### Work instructions
In the listing that follows, count the lines holding the word "eine" and report only that number.
=-=-=-=-=
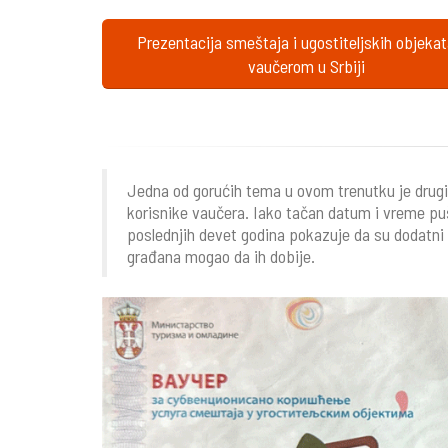
Prezentacija smeštaja i ugostiteljskih objeka
vaučerom u Srbiji
Jedna od gorućih tema u ovom trenutku je drugi 
korisnike vaučera. Iako tačan datum i vreme pu
poslednjih devet godina pokazuje da su dodatni 
građana mogao da ih dobije.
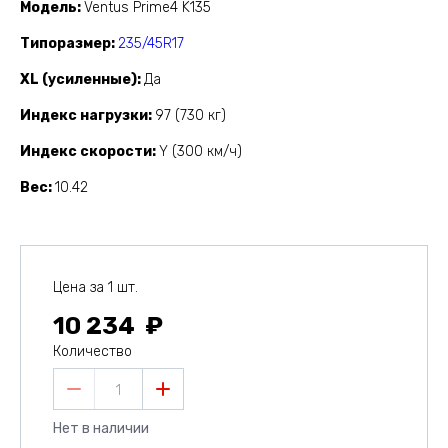
Модель
Ventus Prime4 K135
Типоразмер
235/45R17
XL (усиленные)
Да
Индекс нагрузки
97 (730 кг)
Индекс скорости
Y (300 км/ч)
Вес
10.42
Цена за 1 шт.
10 234
Количество
1
Нет в наличии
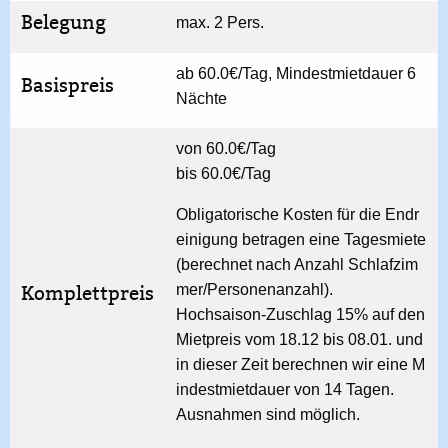
Belegung
max. 2 Pers.
ab 60.0€/Tag, Mindestmietdauer 6
Basispreis
Nächte
von 60.0€/Tag
bis 60.0€/Tag
Obligatorische Kosten für die Endr
einigung betragen eine Tagesmiete
(berechnet nach Anzahl Schlafzim
Komplettpreis
mer/Personenanzahl).
Hochsaison-Zuschlag 15% auf den
Mietpreis vom 18.12 bis 08.01. und
in dieser Zeit berechnen wir eine M
indestmietdauer von 14 Tagen.
Ausnahmen sind möglich.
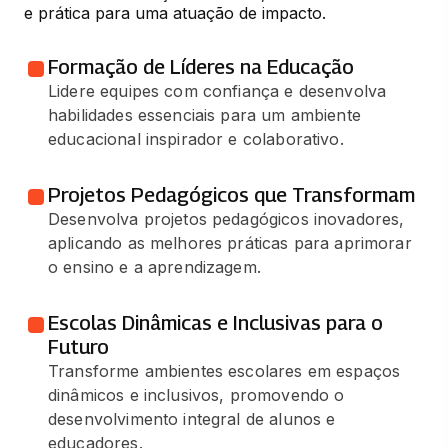
e prática para uma atuação de impacto.
Formação de Líderes na Educação
Lidere equipes com confiança e desenvolva
habilidades essenciais para um ambiente
educacional inspirador e colaborativo.
Projetos Pedagógicos que Transformam
Desenvolva projetos pedagógicos inovadores,
aplicando as melhores práticas para aprimorar
o ensino e a aprendizagem.
Escolas Dinâmicas e Inclusivas para o
Futuro
Transforme ambientes escolares em espaços
dinâmicos e inclusivos, promovendo o
desenvolvimento integral de alunos e
educadores.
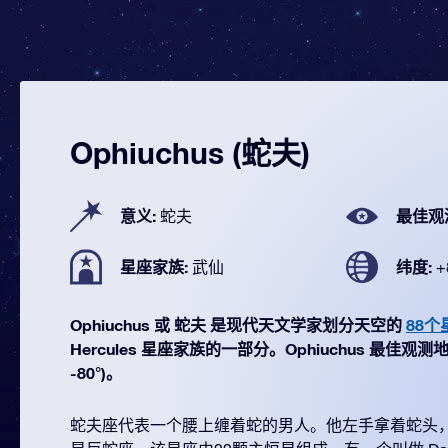
Ophiuchus (蛇夫)
意义:
最佳观
蛇夫
星座家族:
纬度:
武仙
+
Ophiuchus 或 蛇夫 是现代天文学家划分天空的
88个
Hercules 星座家族的一部分。Ophiuchus 最佳观测地
-80°)。
蛇夫座代表一个腰上缠着蛇的男人。他左手拿着蛇头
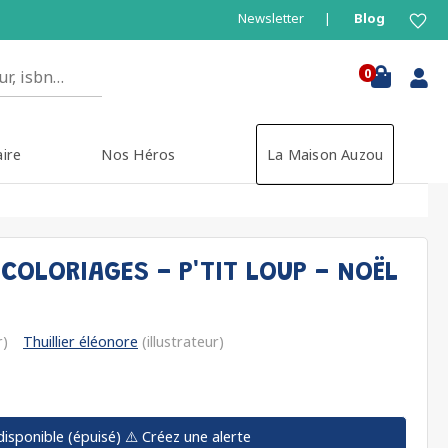
Newsletter
Blog
0
aire
Nos Héros
La Maison Auzou
COLORIAGES - P'TIT LOUP - NOËL
r)
Thuillier éléonore
(illustrateur)
disponible (épuisé)
⚠️ Créez une alerte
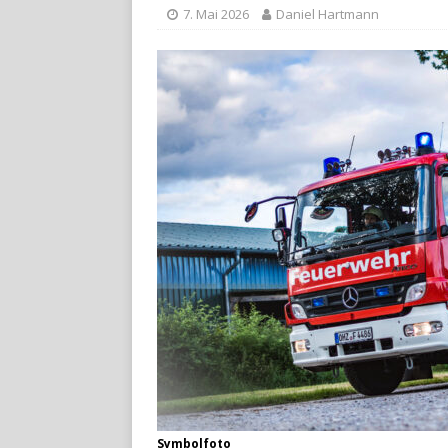
7. Mai 2026
Daniel Hartmann
Symbolfoto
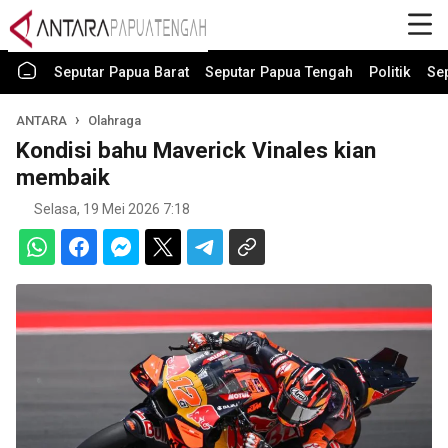
Seputar Papua Barat
Seputar Papua Tengah
Politik
Se
ANTARA
Olahraga
Kondisi bahu Maverick Vinales kian
membaik
Selasa, 19 Mei 2026 7:18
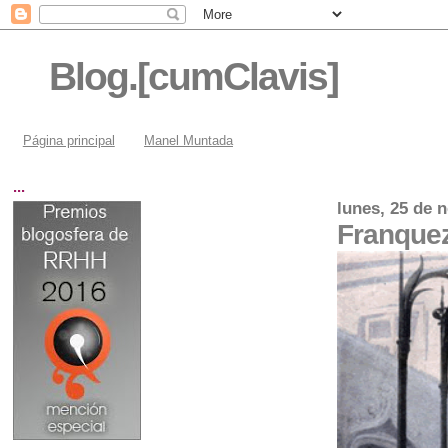
Blog.[cumClavis]
Página principal
Manel Muntada
...
lunes, 25 de 
Franque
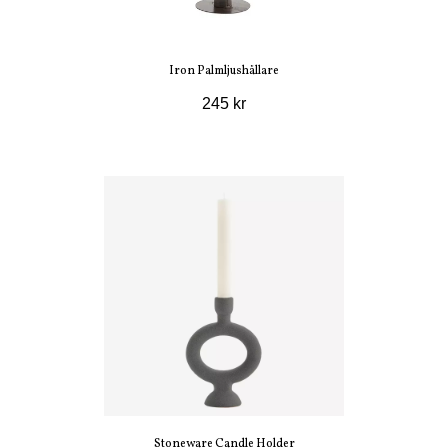
Iron Palmljushållare
245 kr
Stoneware Candle Holder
=-=-=-=-=
### Exercise response
2